Pilgrimage chronicles the two tumultuous years, from 1995 to 1997, that author Pramila Jayapal spent traveling through India with the help of a grant from the Institute of Current World Affairs. Journeying through villages, meditation retreat centers, ashrams, cities, and a hospital (where she gives birth prematurely to her first child), Jayapal records the challenges of living in a society struggling to balance tradition and modernity.

Jayapal, who was born in India and educated in the West, swings from romanticizing to criticizing the country as she encounters a wide range of Indians.

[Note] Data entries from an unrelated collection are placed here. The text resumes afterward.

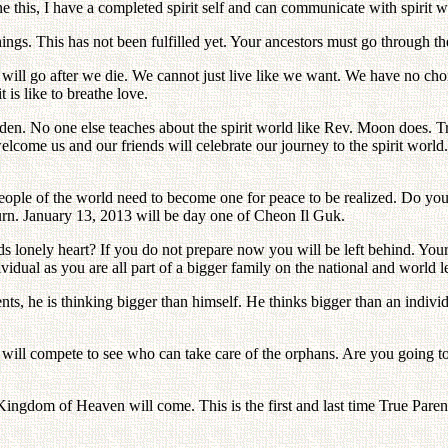
one this, I have a completed spirit self and can communicate with spirit
ings. This has not been fulfilled yet. Your ancestors must go through 
 will go after we die. We cannot just live like we want. We have no ch
 is like to breathe love.
Eden. No one else teaches about the spirit world like Rev. Moon does
ll welcome us and our friends will celebrate our journey to the spirit 
eople of the world need to become one for peace to be realized. Do you
urn. January 13, 2013 will be day one of Cheon Il Guk.
onely heart? If you do not prepare now you will be left behind. Your
idual as you are all part of a bigger family on the national and world l
, he is thinking bigger than himself. He thinks bigger than an individ
 will compete to see who can take care of the orphans. Are you going
ingdom of Heaven will come. This is the first and last time True Paren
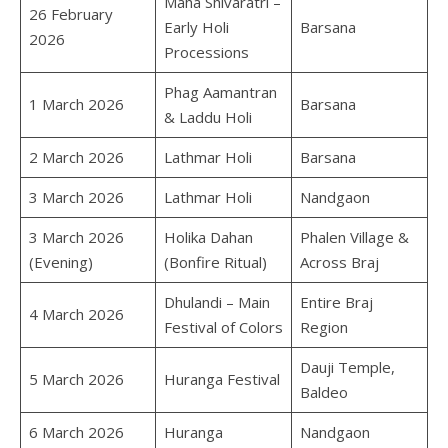
Maha Shivaratri –
26 February
Early Holi
Barsana
2026
Processions
Phag Aamantran
1 March 2026
Barsana
& Laddu Holi
2 March 2026
Lathmar Holi
Barsana
3 March 2026
Lathmar Holi
Nandgaon
3 March 2026
Holika Dahan
Phalen Village &
(Evening)
(Bonfire Ritual)
Across Braj
Dhulandi – Main
Entire Braj
4 March 2026
Festival of Colors
Region
Dauji Temple,
5 March 2026
Huranga Festival
Baldeo
6 March 2026
Huranga
Nandgaon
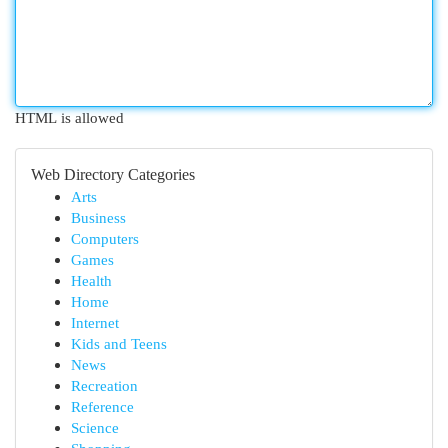
HTML is allowed
Web Directory Categories
Arts
Business
Computers
Games
Health
Home
Internet
Kids and Teens
News
Recreation
Reference
Science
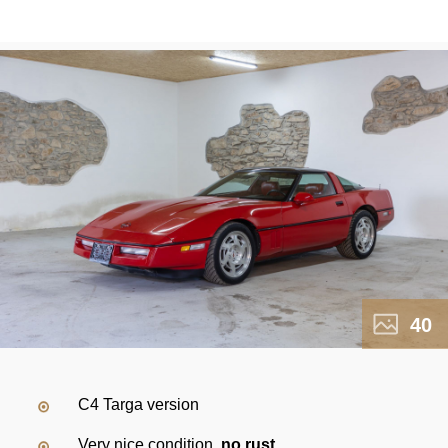
40
C4 Targa version
Very nice condition,
no rust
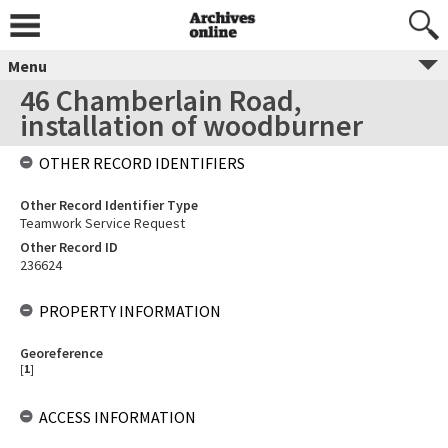
Menu
46 Chamberlain Road,
installation of woodburner
OTHER RECORD IDENTIFIERS
Other Record Identifier Type
Teamwork Service Request
Other Record ID
236624
PROPERTY INFORMATION
Georeference
[
1
]
ACCESS INFORMATION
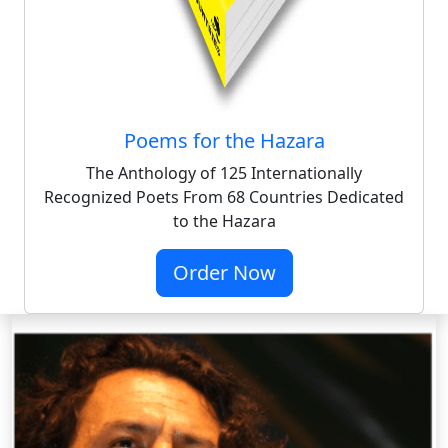
Poems for the Hazara
The Anthology of 125 Internationally
Recognized Poets From 68 Countries Dedicated
to the Hazara
Order Now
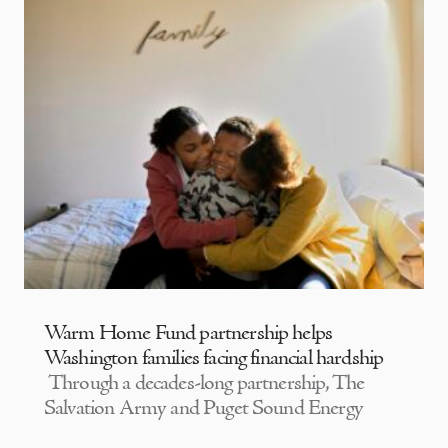
Warm Home Fund partnership helps
Washington families facing financial hardship
Through a decades-long partnership, The
Salvation Army and Puget Sound Energy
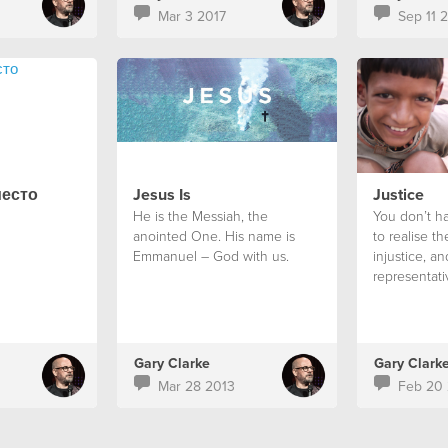
Mar 3 2017
Sep 11 
место
Jesus Is
Justice
He is the Messiah, the
You don’t ha
anointed One. His name is
to realise the
Emmanuel – God with us.
injustice, a
representati
it is mandat
something ab
Gary Clarke
Gary Clark
Mar 28 2013
Feb 20 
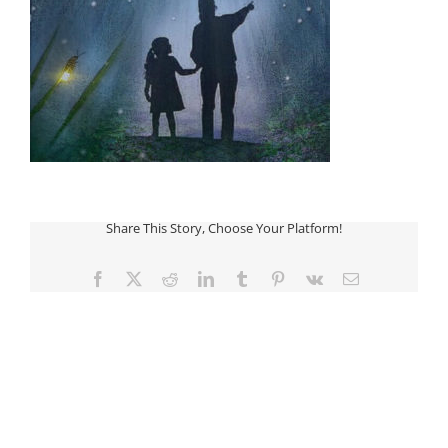
Share This Story, Choose Your Platform!
Facebook
Twitter
Reddit
LinkedIn
Tumblr
Pinterest
Vk
Email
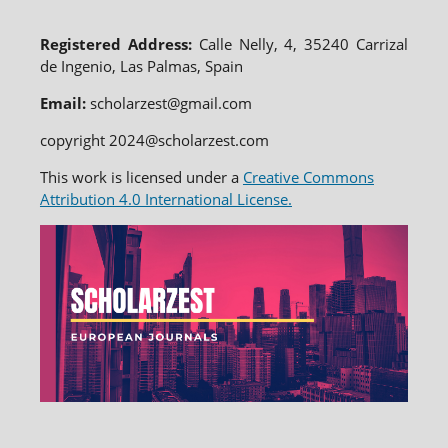
Registered Address:
Calle Nelly, 4, 35240 Carrizal
de Ingenio, Las Palmas, Spain
Email:
scholarzest@gmail.com
copyright 2024@scholarzest.com
This work is licensed under a
Creative Commons
Attribution 4.0 International License.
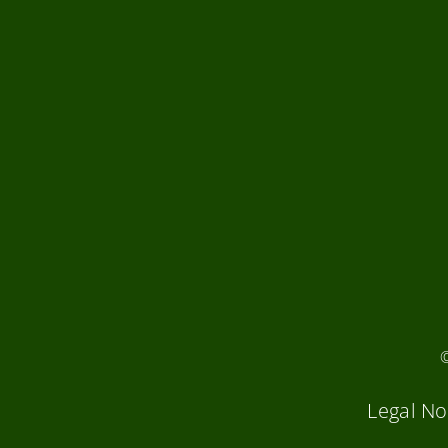
Legal No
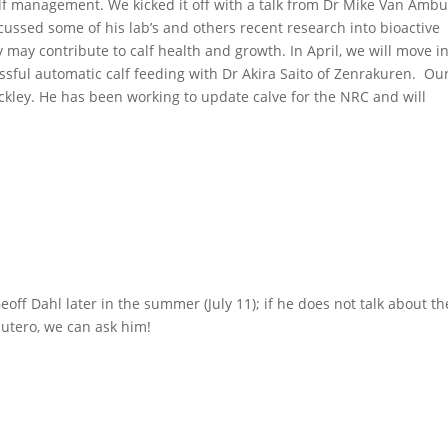
calf management. We kicked it off with a talk from Dr Mike Van Amb
ussed some of his lab’s and others recent research into bioactive
ay contribute to calf health and growth. In April, we will move i
ssful automatic calf feeding with Dr Akira Saito of Zenrakuren. Ou
rackley. He has been working to update calve for the NRC and will
Geoff Dahl later in the summer (July 11); if he does not talk about th
 utero, we can ask him!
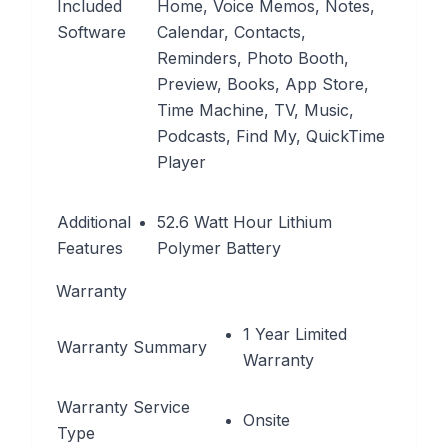
Included
Home, Voice Memos, Notes,
Software
Calendar, Contacts,
Reminders, Photo Booth,
Preview, Books, App Store,
Time Machine, TV, Music,
Podcasts, Find My, QuickTime
Player
Additional
52.6 Watt Hour Lithium
Features
Polymer Battery
Warranty
1 Year Limited
Warranty Summary
Warranty
Warranty Service
Onsite
Type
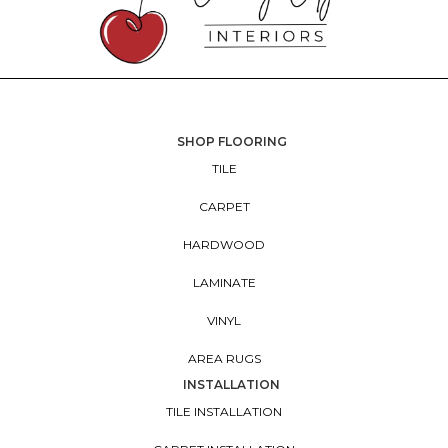
SHOP FLOORING
TILE
CARPET
HARDWOOD
LAMINATE
VINYL
AREA RUGS
INSTALLATION
TILE INSTALLATION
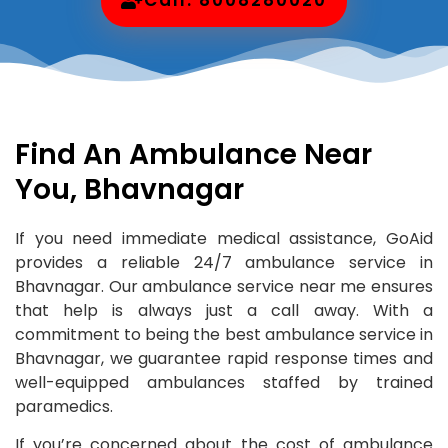
Find An Ambulance Near
You, Bhavnagar
If you need immediate medical assistance, GoAid
provides a reliable 24/7 ambulance service in
Bhavnagar. Our ambulance service near me ensures
that help is always just a call away. With a
commitment to being the best ambulance service in
Bhavnagar, we guarantee rapid response times and
well-equipped ambulances staffed by trained
paramedics.
If you’re concerned about the cost of ambulance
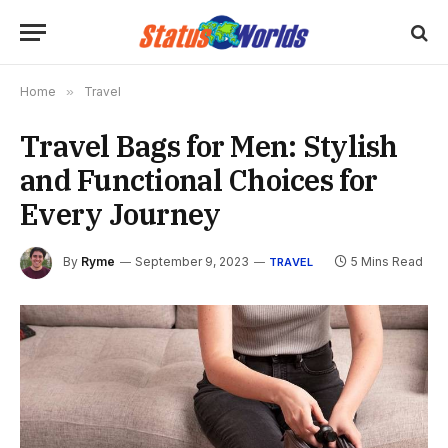
Home
»
Travel
Travel Bags for Men: Stylish
and Functional Choices for
Every Journey
By
Ryme
September 9, 2023
5 Mins Read
TRAVEL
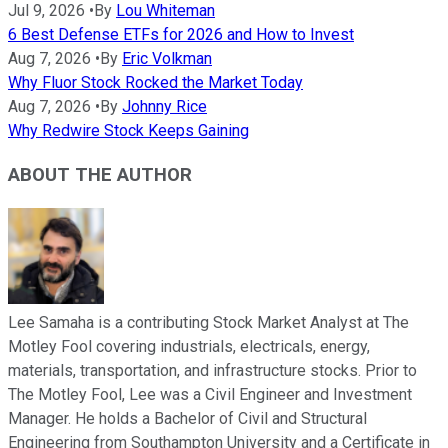
Jul 9, 2026
•
By
Lou Whiteman
6 Best Defense ETFs for 2026 and How to Invest
Aug 7, 2026
•
By
Eric Volkman
Why Fluor Stock Rocked the Market Today
Aug 7, 2026
•
By
Johnny Rice
Why Redwire Stock Keeps Gaining
ABOUT THE AUTHOR
Lee Samaha is a contributing Stock Market Analyst at The
Motley Fool covering industrials, electricals, energy,
materials, transportation, and infrastructure stocks. Prior to
The Motley Fool, Lee was a Civil Engineer and Investment
Manager. He holds a Bachelor of Civil and Structural
Engineering from Southampton University and a Certificate in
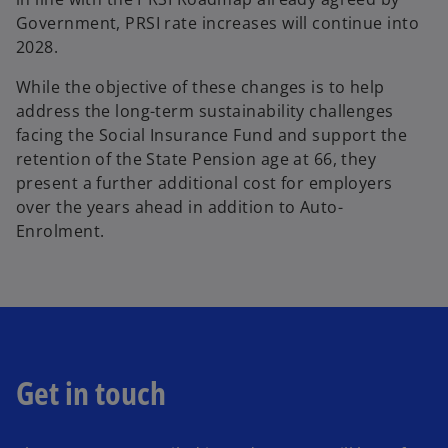
Government, PRSI rate increases will continue into
2028.
While the objective of these changes is to help
address the long-term sustainability challenges
facing the Social Insurance Fund and support the
retention of the State Pension age at 66, they
present a further additional cost for employers
over the years ahead in addition to Auto-
Enrolment.
Get in touch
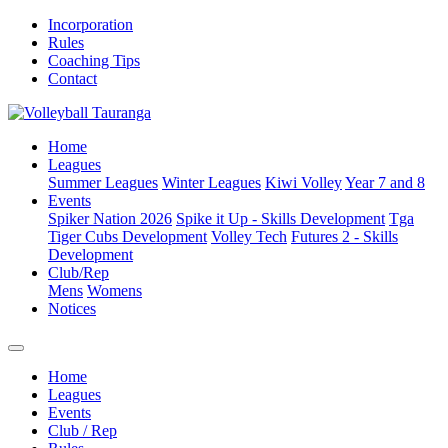
Incorporation
Rules
Coaching Tips
Contact
Home
Leagues
Summer Leagues
Winter Leagues
Kiwi Volley
Year 7 and 8
Events
Spiker Nation 2026
Spike it Up - Skills Development
Tga
Tiger Cubs Development
Volley Tech
Futures 2 - Skills
Development
Club/Rep
Mens
Womens
Notices
Home
Leagues
Events
Club / Rep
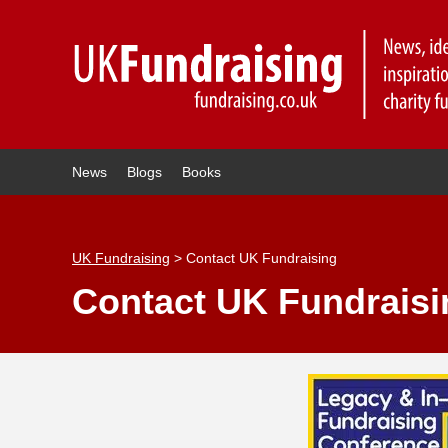
News
Blogs
Books
UK Fundraising
>
Contact UK Fundraising
Contact UK Fundraisi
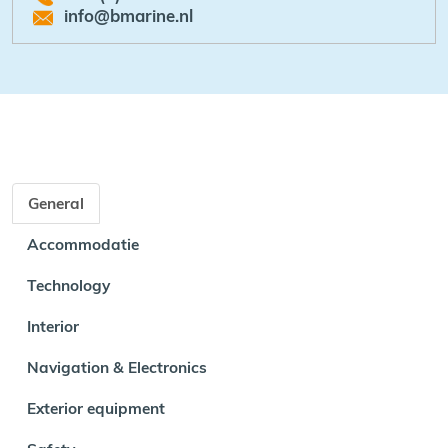
info@bmarine.nl
General
Accommodatie
Technology
Interior
Navigation & Electronics
Exterior equipment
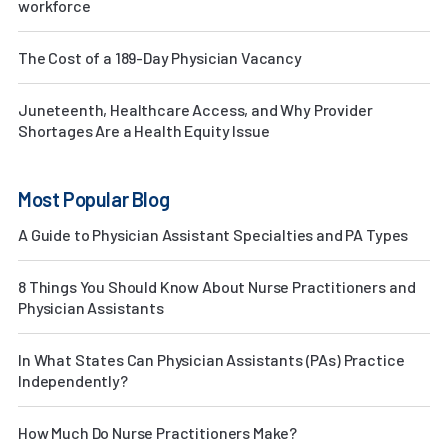
workforce
The Cost of a 189-Day Physician Vacancy
Juneteenth, Healthcare Access, and Why Provider
Shortages Are a Health Equity Issue
Most Popular Blog
A Guide to Physician Assistant Specialties and PA Types
8 Things You Should Know About Nurse Practitioners and
Physician Assistants
In What States Can Physician Assistants (PAs) Practice
Independently?
How Much Do Nurse Practitioners Make?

These include exploited Adivasis (tribals), an award-winning poet and founder of a women's shelter, and corrupt priests in the temple city of Varanasi in northern India. Through her conversations with people such as her landlord, an environmentalist friend, women college students, and the two children she employs as household help, Jayapal sheds some of her preconceived ideas about the country. In her meeting with the college students, for example, she discovers that despite their trendy Western-style jeans and platform shoes and their bright hopes of becoming lawyers and engineers, most young women are still trying to find a place within the framework of traditional Indian society. Ultimately, Jayapal's observations and meditations transform her desire to "own" her Indian heritage. "In understanding India's influence on me, I no longer needed to try so hard to maintain it," she sums up. For the reader, however, the moving essays that helped bring Jayapal to that resolution paint a vivid picture of India today.